■ WHAT TO WORK ON
Search the records for the word "information" and copy every line in which it occurs.

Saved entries
####

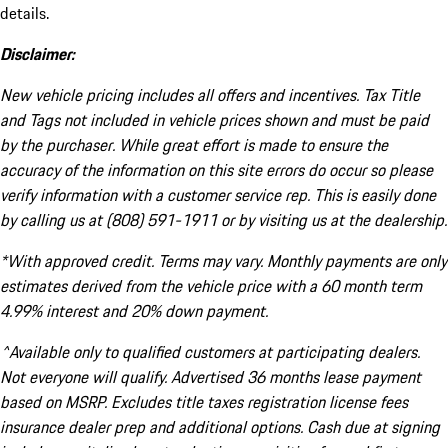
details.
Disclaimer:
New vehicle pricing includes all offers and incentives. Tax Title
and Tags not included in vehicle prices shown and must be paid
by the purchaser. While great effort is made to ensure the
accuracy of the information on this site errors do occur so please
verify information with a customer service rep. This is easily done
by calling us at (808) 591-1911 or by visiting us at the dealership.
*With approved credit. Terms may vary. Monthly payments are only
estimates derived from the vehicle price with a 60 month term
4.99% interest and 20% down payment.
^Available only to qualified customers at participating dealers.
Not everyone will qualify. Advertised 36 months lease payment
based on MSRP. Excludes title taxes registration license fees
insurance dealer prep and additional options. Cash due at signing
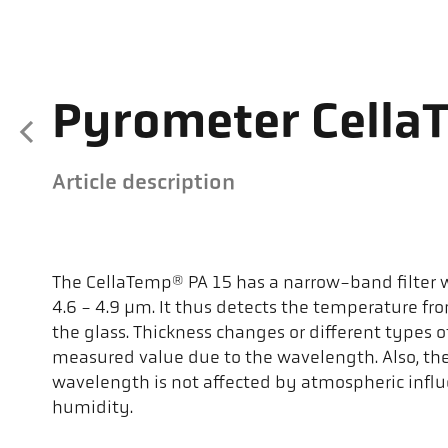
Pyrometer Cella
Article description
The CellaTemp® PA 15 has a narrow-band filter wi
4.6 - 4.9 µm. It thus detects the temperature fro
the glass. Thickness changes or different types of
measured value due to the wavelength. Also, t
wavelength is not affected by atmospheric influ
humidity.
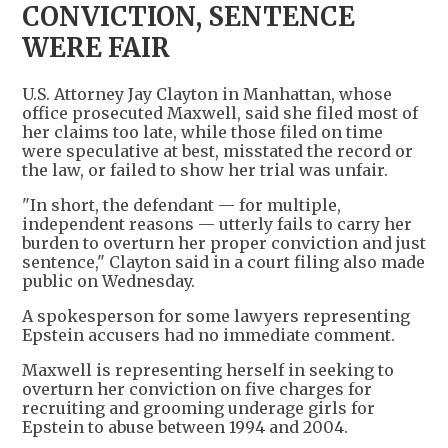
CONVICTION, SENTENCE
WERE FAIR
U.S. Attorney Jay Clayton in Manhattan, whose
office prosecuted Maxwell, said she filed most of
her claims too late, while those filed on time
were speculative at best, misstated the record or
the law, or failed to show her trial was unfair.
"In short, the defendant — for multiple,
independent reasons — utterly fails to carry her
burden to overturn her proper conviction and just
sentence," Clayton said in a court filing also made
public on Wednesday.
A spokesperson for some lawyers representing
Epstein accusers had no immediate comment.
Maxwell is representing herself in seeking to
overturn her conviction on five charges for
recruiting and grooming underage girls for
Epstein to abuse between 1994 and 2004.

####

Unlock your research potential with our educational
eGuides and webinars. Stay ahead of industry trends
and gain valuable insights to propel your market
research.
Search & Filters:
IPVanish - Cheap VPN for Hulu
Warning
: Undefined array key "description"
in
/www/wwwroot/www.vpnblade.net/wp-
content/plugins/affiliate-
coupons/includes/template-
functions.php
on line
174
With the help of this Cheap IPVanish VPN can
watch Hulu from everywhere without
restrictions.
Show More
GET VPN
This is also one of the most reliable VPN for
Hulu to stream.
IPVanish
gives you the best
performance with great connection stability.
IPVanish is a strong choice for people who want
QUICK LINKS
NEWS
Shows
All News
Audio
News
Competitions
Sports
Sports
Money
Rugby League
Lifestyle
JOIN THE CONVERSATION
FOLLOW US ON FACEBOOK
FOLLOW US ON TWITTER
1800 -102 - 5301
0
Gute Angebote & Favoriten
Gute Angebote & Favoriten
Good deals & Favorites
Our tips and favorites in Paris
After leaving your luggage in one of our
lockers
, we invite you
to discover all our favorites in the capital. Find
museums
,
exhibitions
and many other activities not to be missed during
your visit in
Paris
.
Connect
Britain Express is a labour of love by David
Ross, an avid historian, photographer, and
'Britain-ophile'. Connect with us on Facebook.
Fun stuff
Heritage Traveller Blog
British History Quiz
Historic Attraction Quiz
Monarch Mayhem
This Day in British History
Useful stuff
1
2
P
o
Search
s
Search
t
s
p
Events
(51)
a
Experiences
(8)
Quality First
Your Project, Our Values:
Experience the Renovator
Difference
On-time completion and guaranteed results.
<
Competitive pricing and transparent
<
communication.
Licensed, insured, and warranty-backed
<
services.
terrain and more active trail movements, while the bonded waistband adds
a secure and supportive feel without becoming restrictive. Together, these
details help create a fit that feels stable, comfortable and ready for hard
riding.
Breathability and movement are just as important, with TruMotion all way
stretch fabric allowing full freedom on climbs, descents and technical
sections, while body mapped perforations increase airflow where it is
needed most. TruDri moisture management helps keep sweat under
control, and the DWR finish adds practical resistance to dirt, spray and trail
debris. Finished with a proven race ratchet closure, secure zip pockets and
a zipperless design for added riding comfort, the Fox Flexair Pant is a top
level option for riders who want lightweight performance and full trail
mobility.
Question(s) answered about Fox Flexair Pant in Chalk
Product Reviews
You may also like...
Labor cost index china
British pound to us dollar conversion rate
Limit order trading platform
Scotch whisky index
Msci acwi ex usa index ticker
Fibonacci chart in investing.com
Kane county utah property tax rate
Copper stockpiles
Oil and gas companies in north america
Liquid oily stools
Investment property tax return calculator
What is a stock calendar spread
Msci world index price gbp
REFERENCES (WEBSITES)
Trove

####

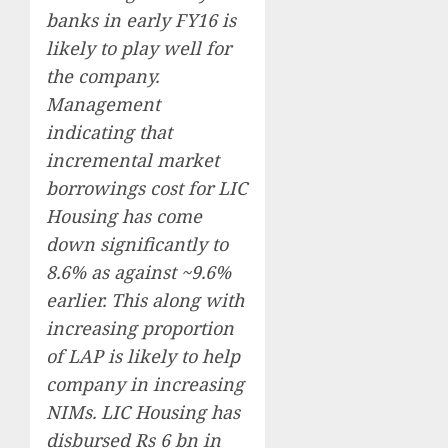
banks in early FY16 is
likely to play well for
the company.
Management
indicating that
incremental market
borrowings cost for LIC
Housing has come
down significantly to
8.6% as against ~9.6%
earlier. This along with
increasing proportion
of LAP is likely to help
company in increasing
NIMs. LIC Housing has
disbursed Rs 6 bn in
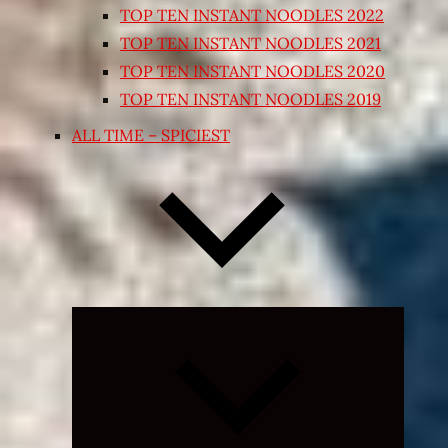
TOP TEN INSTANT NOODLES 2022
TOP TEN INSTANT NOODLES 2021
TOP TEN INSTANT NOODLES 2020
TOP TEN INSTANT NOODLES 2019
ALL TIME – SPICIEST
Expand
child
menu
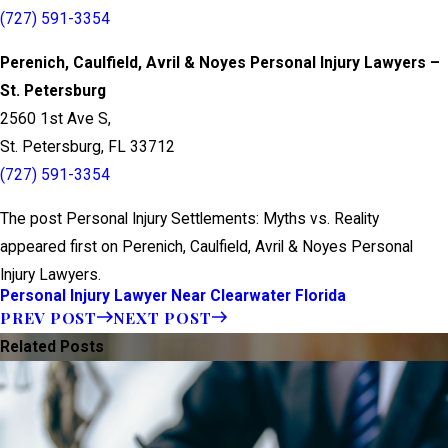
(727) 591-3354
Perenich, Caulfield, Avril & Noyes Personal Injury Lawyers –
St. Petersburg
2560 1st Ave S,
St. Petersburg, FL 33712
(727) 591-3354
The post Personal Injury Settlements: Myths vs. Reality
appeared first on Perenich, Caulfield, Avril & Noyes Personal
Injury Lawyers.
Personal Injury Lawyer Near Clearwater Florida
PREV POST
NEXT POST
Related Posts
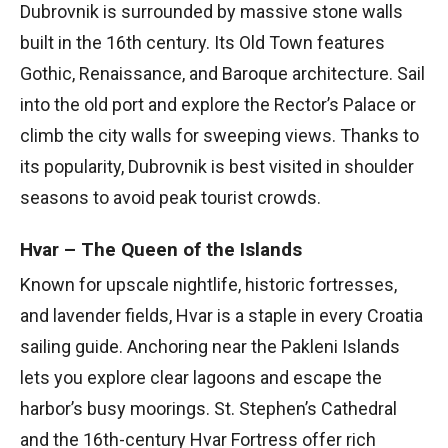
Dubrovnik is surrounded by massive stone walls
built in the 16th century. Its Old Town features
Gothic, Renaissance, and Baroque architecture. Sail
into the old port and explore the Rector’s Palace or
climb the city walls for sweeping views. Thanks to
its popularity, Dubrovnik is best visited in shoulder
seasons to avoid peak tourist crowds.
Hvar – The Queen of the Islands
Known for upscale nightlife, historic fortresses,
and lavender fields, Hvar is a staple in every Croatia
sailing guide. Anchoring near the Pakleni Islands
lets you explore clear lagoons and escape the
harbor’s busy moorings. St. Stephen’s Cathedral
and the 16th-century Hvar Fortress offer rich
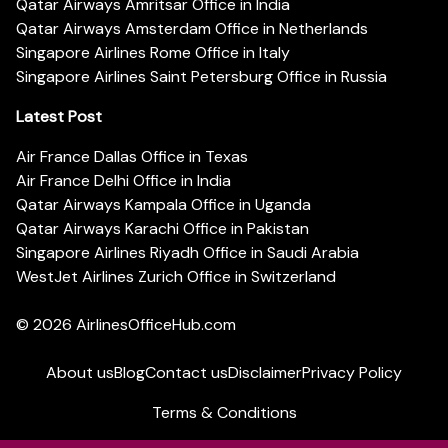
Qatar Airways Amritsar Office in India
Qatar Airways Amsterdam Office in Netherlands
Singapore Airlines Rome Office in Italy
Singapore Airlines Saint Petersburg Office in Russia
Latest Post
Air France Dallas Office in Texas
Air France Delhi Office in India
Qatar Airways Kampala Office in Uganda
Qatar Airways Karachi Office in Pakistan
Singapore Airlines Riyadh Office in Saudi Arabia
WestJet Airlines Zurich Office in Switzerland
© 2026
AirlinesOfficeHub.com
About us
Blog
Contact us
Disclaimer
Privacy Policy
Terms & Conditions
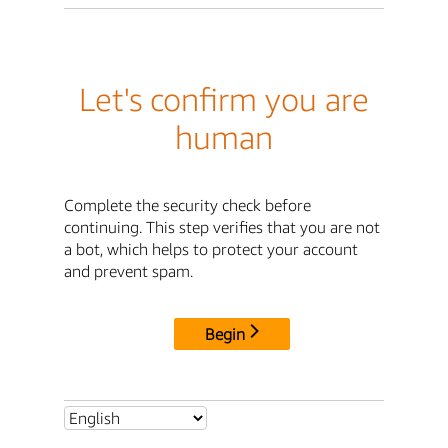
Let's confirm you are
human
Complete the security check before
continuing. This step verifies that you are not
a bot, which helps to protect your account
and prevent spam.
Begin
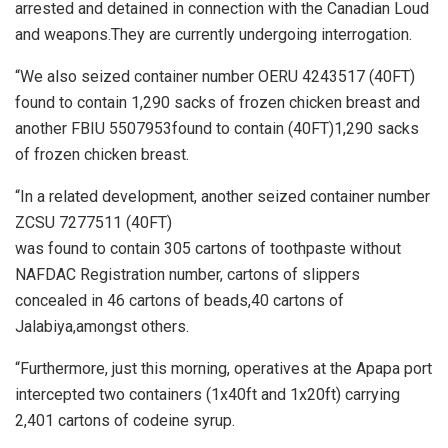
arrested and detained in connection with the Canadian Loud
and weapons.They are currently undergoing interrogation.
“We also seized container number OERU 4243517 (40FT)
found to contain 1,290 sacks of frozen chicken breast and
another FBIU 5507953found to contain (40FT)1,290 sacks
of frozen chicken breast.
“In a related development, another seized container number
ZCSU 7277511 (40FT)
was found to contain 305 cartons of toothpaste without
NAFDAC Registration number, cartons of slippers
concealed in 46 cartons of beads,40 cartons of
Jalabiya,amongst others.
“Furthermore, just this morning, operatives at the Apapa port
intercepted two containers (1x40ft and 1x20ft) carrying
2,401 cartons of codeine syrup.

####

■ ANSWER TO THIS EXERCISE
accuracy of the information on this site errors do occur so please
verify information with a customer service rep. This is easily done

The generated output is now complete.